Rescatar lo bueno que hicimos 

Implica volver a pactos que sirvan a través del consenso para proyectar la educación de calidad, el empleo, la justicia y el desarrollo económico. Sigamos fortaleciendo la construcción ciudadana plena, el ejercicio de derecho y bienestar del pueblo. Se vienen nuevos tiempos y es necesario mejorar el acceso a la Justicia, el Chaco está mostrando al país que se puede avanzar contra la impunidad y recordar que el objetivo del estado de bienestar no puede resolverse con leyes represivas. Sí a la cultura del encuentro, no al garrote.Si al trabajo digno y al estudio que soñaron los abuelos porque organizan la vida social y son vitales para frenar la inflación. Ya hemos visto cómo termina el resultado de la dádiva y la ayuda "soslayada" del poder para captar votos a cualquier precio. El don de la vida no se negocia.
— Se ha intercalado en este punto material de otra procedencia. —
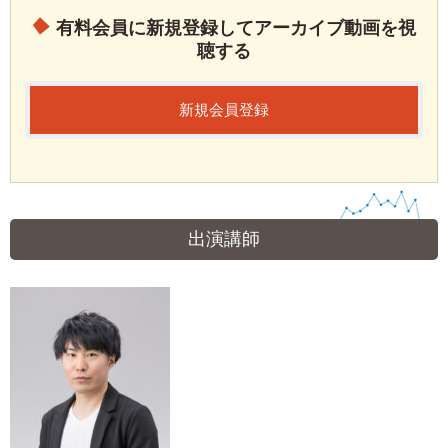
有料会員に新規登録してアーカイブ動画を視
聴する
新規会員登録
出演講師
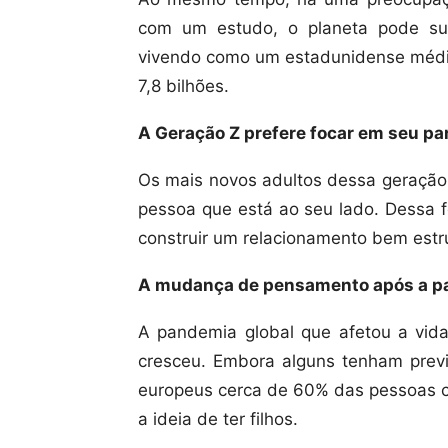
com um estudo, o planeta pode su
vivendo como um estadunidense médi
7,8 bilhões.
A Geração Z prefere focar em seu pa
Os mais novos adultos dessa geração,
pessoa que está ao seu lado. Dessa 
construir um relacionamento bem estr
A mudança de pensamento após a 
A pandemia global que afetou a vid
cresceu. Embora alguns tenham prev
europeus cerca de 60% das pessoas 
a ideia de ter filhos.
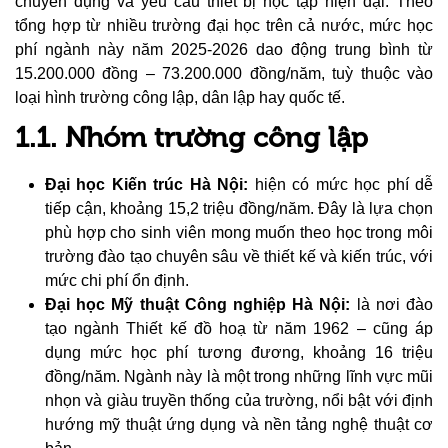
chuyên dụng và yêu cầu thiết bị học tập hiện đại. Theo
tổng hợp từ nhiều trường đại học trên cả nước, mức học
phí ngành này năm 2025-2026 dao động trung bình từ
15.200.000 đồng – 73.200.000 đồng/năm, tuỳ thuộc vào
loại hình trường công lập, dân lập hay quốc tế.
1.1. Nhóm trường công lập
Đại học Kiến trúc Hà Nội:
hiện có mức học phí dễ
tiếp cận, khoảng 15,2 triệu đồng/năm. Đây là lựa chọn
phù hợp cho sinh viên mong muốn theo học trong môi
trường đào tạo chuyên sâu về thiết kế và kiến trúc, với
mức chi phí ổn định.
Đại học Mỹ thuật Công nghiệp Hà Nội:
là nơi đào
tạo ngành Thiết kế đồ hoạ từ năm 1962 – cũng áp
dụng mức học phí tương đương, khoảng 16 triệu
đồng/năm. Ngành này là một trong những lĩnh vực mũi
nhọn và giàu truyền thống của trường, nổi bật với định
hướng mỹ thuật ứng dụng và nền tảng nghệ thuật cơ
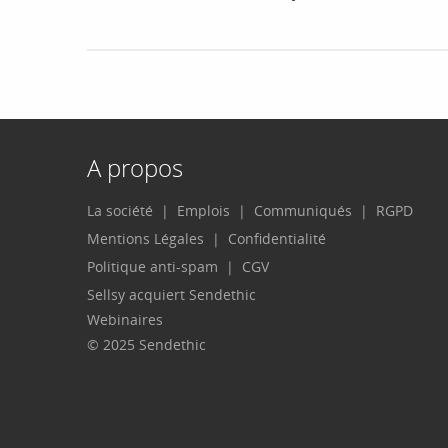
A propos
La société
Emplois
Communiqués
RGPD
Mentions Légales
Confidentialité
Politique anti-spam
CGV
Sellsy acquiert Sendethic
Webinaires
© 2025 Sendethic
Nos jugamos nuestra vida y haberes

 Y así entre luces y sombras seguimos transitando un tiempo de elecciones, elecciones que nos deben servir para mejorar, no les demos lugar a aquellos que piden que regrese el autoritarismo, no claudiquemos, la democracia es el estilo de vida que hemos elegido tener. No recuerdo en mi vida de profesor y periodista que la eliminación del otro sea el camino para re-crear la democracia. Los jóvenes lo saben y nos están mirando. Ellos van a definir cómo cuidar la democracia, escuchemos sus anhelos y propuestas. "Nosotros ya no somos los mismos", decía Neruda y tiene mucha razón. "Quedan en consecuencia de hecho y derecho con amplio y pleno poder para darse las formas que exija la justicia, así lo publican, declaran y ratifican, comprometiéndose al sostén de esta su voluntad, bajo el seguro y garantía de sus vidas, haberes y fama". Fin acta Congreso 1816.

Seamos reflexivos 

Tengan en cuenta esto al emitir su voto, ciudadanos y futuros gobernantes, nos estamos jugando la vida, nuestros bienes y el legado a las nuevas generaciones. Estamos todos convocados, necesitamos un análisis sereno, reflexivo, profundo de dónde estamos y dónde queremos ir.